Chuck Zumbrun

Tales from Skunk Hill

Black Raspberry Jam

I love black raspberry jam. It’s filled with little seeds, but it is so much more flavorful than jelly, it’s worth getting a few seeds caught in your teeth.

The wild raspberries are still coming on, so Owen and Spenser (the Wonder Dogs) and I went today and picked another bunch to make jam.

Black Raspberries
Black Raspberries

That’s 4 cups of raspberries, carefully washed and ready to make into jam.

Cooking Raspberries
Cooking Raspberries

Mashed with a potato masher and the pectin stirred in they’re boiling away on the stove.

Ready to Can
Ready to Can

Only minor spillage getting the boiling jam into the jars.

The Final Product
The Final Product

4 half-pints of black raspberry jam, plus about a quarter cup that didn’t fit into the jars, so I have a bit to try fresh on toast tomorrow for breakfast. Bonus!

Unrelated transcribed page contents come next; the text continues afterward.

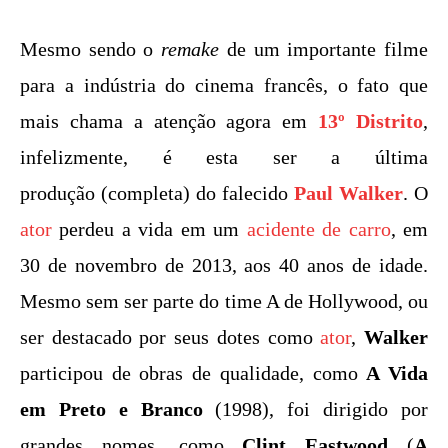
Mesmo sendo o
remake
de um importante filme
para a indústria do cinema francês, o fato que
mais chama a atenção agora em
13º Distrito
,
infelizmente, é esta ser a última
produção (completa) do falecido
Paul Walker
. O
ator
perdeu a vida em um
acidente de carro
, em
30 de novembro de 2013, aos 40 anos de idade.
Mesmo sem ser parte do time A de Hollywood, ou
ser destacado por seus dotes como
ator
,
Walker
participou de obras de qualidade, como
A Vida
em Preto e Branco
(1998), foi dirigido por
grandes nomes, como
Clint Eastwood
(
A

It’s just so pretty, that deep, deep purple color. It’s hard to believe it comes from nature.

2 responses to “Black Raspberry Jam”

  1. anne Avatar
    anne

    My counters are covered in pints of freezer peach jam waiting 24 hours to gel, wish I had a couple black raspberry ones to go with them.

  2. Missy Avatar
    Missy

    Those look very good. I think you should give Anne a pint so that she has color variation.